My husband has 4 children, 3 are age's 6-9, and 2 are adopted by his ex wife, he cares for them part time.

I have 2 teen-agers who are older, and don't need me like they once did.

Anyway, I am starting to feel the differences between us, and it's straining our relationship. He's very complicated while I'm more concrete. And while he struggles with all this, I seem to just sit and be still watching it all take place.

There are times I just want to leave, and it's becoming more apparent we may not have much in common as we once thought.

Financially we are always struggling, and there are times I don't know whats going on, but I did all I could do, including buying a car, paying for our vacation, and know I'm getting really bogged down with not receiving anything in return. My car is now his car, while sit and wait at home, something I swore I would never do.
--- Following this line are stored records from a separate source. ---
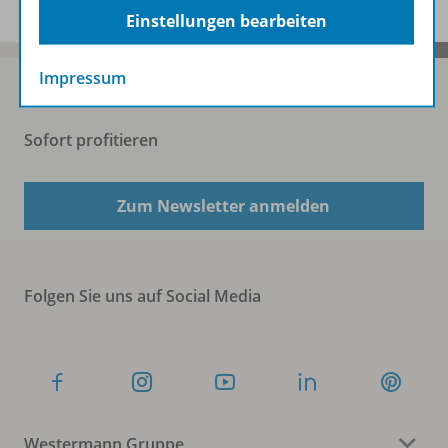
Einstellungen bearbeiten
Impressum
Sofort profitieren
Zum Newsletter anmelden
Folgen Sie uns auf Social Media
Westermann Gruppe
And all the meanwhile we are downsizing all our things to storage, and its been stressful, because while he's trying to figure out what life works for him, including housing, I seem to be paying the price. I'm getting older and this constant instability is killing me.

I don't know what to do but I'm afraid one foot is out the door


----------



## growtogether (Feb 27, 2012)

Hello 
What do you want about your marriage? You want to work on it or let it go?


----------



## buttersnips (Apr 17, 2012)

well, deciding seems to take over action, which is why we don't jump..

I don't know yet. But I will. thanks


----------



## Jellybeans (Mar 8, 2011)

Talk to him about how you feel. 

How long have you been married?


----------



## growtogether (Feb 27, 2012)

What seems to get in your way to take a decision?


----------



## lamaga (May 8, 2012)

Oh, dear...well, if you have already decided, then stick to it and go. Dragging it out will only make it harder.

Not clear from your OP what exactly was your breaking point, but then, that's really no one's business but yours.


----------



## buttersnips (Apr 17, 2012)

We married hastily back in February on the 29th. It was ill planned and it seemed as though it would've been fine if it hadn't been done at all, I'm sorry, that was my impression.
Anyway, the constant pressure on me to give or be a provider without getting it in return is becoming frustrating. I bought my own ring, and I seem to be always giving him money? I have never really asked him for anything. It just seems as though he's putting me in the middle of a messy past divorce, and he brought his behaviors with him..I am doing the best I can to cope, but it's getting really hard. We moved 3 time's, he's never happy with where we live, and its just getting to be rough. I'm so sorry to vent on here. thank you for listening.


----------